**To do**
Look below for the lines from the one with "Image attached. ## Task" to the one with "<instances>...</instances> (empty list", and copy exactly those lines, both ends included.

Input data START

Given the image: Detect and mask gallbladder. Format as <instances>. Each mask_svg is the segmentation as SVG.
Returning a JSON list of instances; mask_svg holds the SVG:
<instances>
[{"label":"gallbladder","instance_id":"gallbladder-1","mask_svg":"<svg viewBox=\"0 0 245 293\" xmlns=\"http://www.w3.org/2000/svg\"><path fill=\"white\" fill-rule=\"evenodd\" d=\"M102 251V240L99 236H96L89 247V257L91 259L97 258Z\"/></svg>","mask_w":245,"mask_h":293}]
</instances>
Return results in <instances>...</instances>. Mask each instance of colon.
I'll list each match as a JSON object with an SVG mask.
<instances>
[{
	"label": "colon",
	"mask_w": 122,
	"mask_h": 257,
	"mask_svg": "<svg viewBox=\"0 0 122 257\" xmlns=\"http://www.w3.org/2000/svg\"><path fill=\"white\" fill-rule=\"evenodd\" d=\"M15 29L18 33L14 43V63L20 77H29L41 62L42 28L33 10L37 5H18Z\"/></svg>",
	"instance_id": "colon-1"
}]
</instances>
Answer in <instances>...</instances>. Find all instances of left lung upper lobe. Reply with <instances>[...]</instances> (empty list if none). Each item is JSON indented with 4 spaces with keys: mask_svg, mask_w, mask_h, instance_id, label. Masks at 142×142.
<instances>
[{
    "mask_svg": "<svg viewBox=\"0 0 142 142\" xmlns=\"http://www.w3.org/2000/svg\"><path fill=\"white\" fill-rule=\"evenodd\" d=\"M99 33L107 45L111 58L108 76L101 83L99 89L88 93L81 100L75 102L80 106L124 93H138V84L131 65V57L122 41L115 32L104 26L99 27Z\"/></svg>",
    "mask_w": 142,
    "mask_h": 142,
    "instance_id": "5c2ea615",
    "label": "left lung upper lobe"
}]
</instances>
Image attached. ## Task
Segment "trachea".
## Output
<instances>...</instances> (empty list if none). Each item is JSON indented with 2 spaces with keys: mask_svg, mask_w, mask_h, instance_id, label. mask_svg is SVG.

Input data END
Input data START

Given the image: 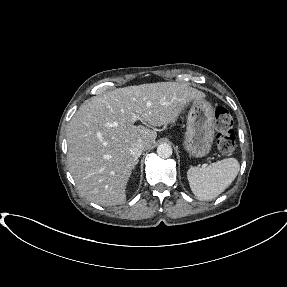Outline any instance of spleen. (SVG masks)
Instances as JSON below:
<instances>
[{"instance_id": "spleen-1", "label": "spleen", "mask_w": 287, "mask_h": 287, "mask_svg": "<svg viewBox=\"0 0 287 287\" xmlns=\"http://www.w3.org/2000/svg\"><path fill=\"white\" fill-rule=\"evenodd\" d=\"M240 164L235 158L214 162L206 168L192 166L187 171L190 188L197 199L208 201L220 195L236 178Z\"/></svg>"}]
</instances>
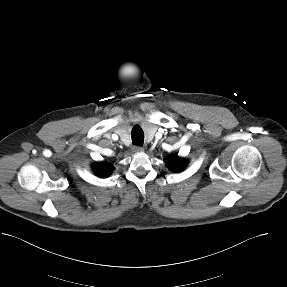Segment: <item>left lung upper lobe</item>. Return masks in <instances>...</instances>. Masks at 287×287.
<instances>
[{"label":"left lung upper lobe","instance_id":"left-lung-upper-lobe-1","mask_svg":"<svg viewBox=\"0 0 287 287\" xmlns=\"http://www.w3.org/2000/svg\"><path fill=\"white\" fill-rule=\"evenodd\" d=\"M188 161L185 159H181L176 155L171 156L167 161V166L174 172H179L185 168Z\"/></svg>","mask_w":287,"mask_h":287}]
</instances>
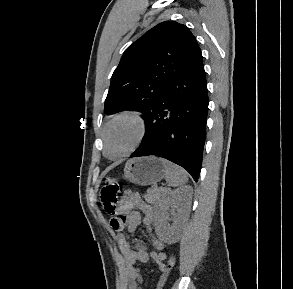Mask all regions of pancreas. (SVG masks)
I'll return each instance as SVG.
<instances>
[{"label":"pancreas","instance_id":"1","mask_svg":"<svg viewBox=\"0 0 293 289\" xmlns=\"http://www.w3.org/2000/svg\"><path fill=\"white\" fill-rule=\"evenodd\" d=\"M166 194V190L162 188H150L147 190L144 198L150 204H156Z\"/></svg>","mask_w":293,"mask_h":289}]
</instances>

Input data END

**Result of this exercise**
Image attached. ## Task
Segment "trachea".
## Output
<instances>...</instances> (empty list if none). Each item is JSON indented with 2 spaces with keys: mask_svg, mask_w, mask_h, instance_id, label. mask_svg is SVG.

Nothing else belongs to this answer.